What became clear watching Mr. Mahathir back then was that his strident rhetoric was actually part of a delicate balancing act aimed at domestic politics. Malaysia has a Muslim, ethnically Malay, majority, but its business drive comes mainly from an ethnic Chinese minority. To keep the economy growing, Mr. Mahathir must allow the Chinese minority to prosper, but to ward off ethnic tensions he must throw favors, real and rhetorical, to the Malays.
Part of that balancing act involves reserving good jobs for Malay workers and giving special business opportunities to Malay entrepreneurs. One reason Mr. Mahathir was so adamantly against I.M.F. austerity plans was that he feared that they would disrupt the carefully managed cronyism that holds his system together. When times are tough, Mr. Mahathir also throws the Muslim majority rhetorical red meat.
And that's what he was doing last week. Not long ago Washington was talking about Malaysia as an important partner in the war on terror. Now Mr. Mahathir thinks that to cover his domestic flank, he must insert hateful words into a speech mainly about Muslim reform. That tells you, more accurately than any poll, just how strong the rising tide of anti-Americanism and anti-Semitism among Muslims in Southeast Asia has become. Thanks to its war in Iraq and its unconditional support for Ariel Sharon, Washington has squandered post-9/11 sympathy and brought relations with the Muslim world to a new low.

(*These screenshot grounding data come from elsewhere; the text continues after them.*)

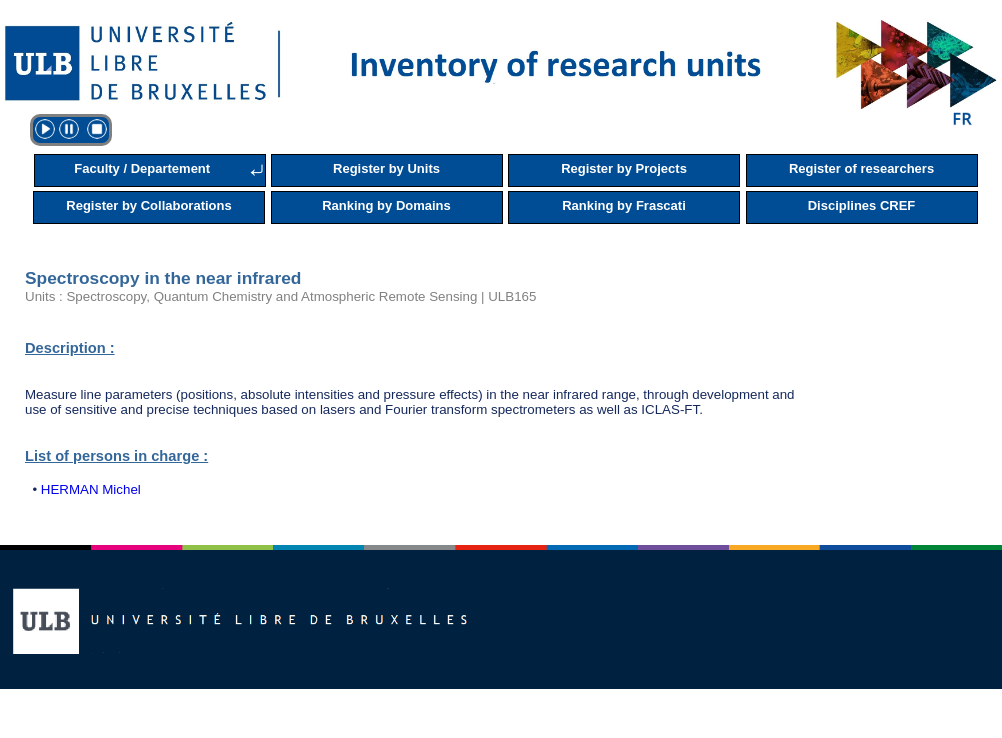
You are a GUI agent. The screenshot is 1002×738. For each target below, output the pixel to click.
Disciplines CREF (862, 205)
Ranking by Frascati (624, 205)
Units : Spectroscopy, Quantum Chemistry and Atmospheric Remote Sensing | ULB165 (280, 296)
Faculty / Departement (142, 168)
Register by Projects (624, 168)
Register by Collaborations (148, 205)
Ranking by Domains (386, 205)
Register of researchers (861, 168)
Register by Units (386, 168)
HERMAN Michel (91, 489)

And bear in mind that Mr. Mahathir's remarks were written before the world learned about the views of Lt. Gen. William "My God Is Bigger Than Yours" Boykin. By making it clear that he sees nothing wrong with giving an important post in the war on terror to someone who believes, and says openly, that Allah is a false idol — General Boykin denies that's what he meant, but his denial was implausible even by current standards — Donald Rumsfeld has gone a long way toward confirming the Muslim world's worst fears.
Somewhere in Pakistan Osama bin Laden must be enjoying this. The war on terror didn't have to be perceived as a war on Islam, but we seem to be doing our best to make it look that way.